In any of the areas of London that I have tried growing tomatoes I have never had to worry about hand pollinating them. I have read that tomatoes are both wind-pollinated and insect pollinated so I’m not sure how much difference the good London bee populations make. They also don’t need another plant to set fruit. In a greenhouse, however, with neither wind nor insects the flowers may drop off and not set fruit. I’ve also read that bumble bees are the best pollinators of tomatoes as their ‘buzz’ shakes the flowers enough to pollinate them. This can be replicated by vibrating the plant. Apparently, an electric toothbrush is a good tool for this. Anyway, the point is that tomatoes are self-pollinating. This means that the seeds in the fruit will grow into plants that will then grow the same fruit as the parent plant. So, seeds can be collected for the next year. Even better, sometimes you’ll find that, in your tomato bed from the previous year, you’ll have lots of little seedlings that can be transplanted to a new site. It is wise to consider crop rotation to avoid a build of pests and diseases and depleting the soil of certain nutrients.

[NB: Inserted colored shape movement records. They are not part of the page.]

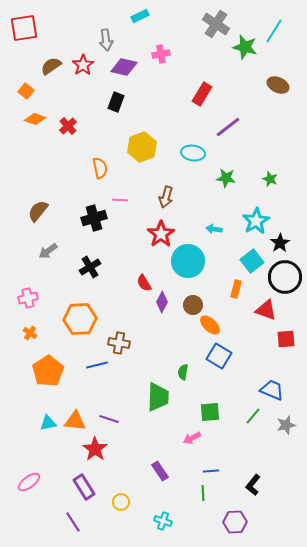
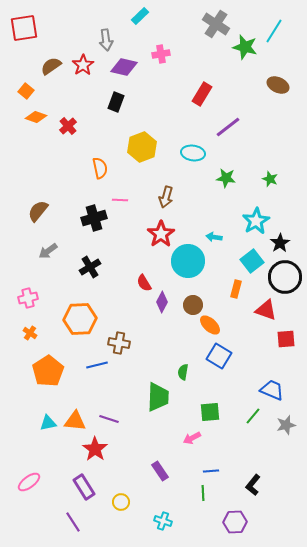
cyan rectangle at (140, 16): rotated 18 degrees counterclockwise
orange diamond at (35, 119): moved 1 px right, 2 px up
cyan arrow at (214, 229): moved 8 px down
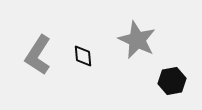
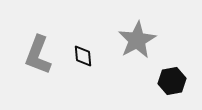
gray star: rotated 18 degrees clockwise
gray L-shape: rotated 12 degrees counterclockwise
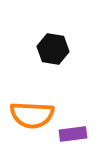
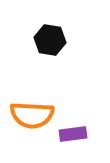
black hexagon: moved 3 px left, 9 px up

The best thing about growing your own is that you can pick the tomatoes when they are fully ripe. Shop bought is often picked when not quite ripe, to prolong travel life and shelf life. This means that the flavour often suffers. You can also use your plants a bit like a larder. If you don’t feel like tomatoes for a meal, leave them on the vine to get sweeter. My little one loves just going into the garden for a forage or a graze. She’s picked and eaten enough cherry tomatoes to be able to tell if they’re ripe and it increases her vegetable intake with no effort by me. She’ll either come back into the house satisfied or carrying a bowl of ‘salad’ which comprises of mostly tomatoes, mint leaves and nasturtium flowers. Sometimes there’s handfuls of rosemary and lavender in there. She’s still hoping to con daddy into eating one of her salads one day.
My favourite thing about tomatoes is the weird little ‘elbow’ you get on the stalk, with some varieties, which snaps easily when the fruit is ripe. It does occur in Sungold and it is so satisfying to snap the tomatoes off, not to mention easier to harvest, as secateurs are not required.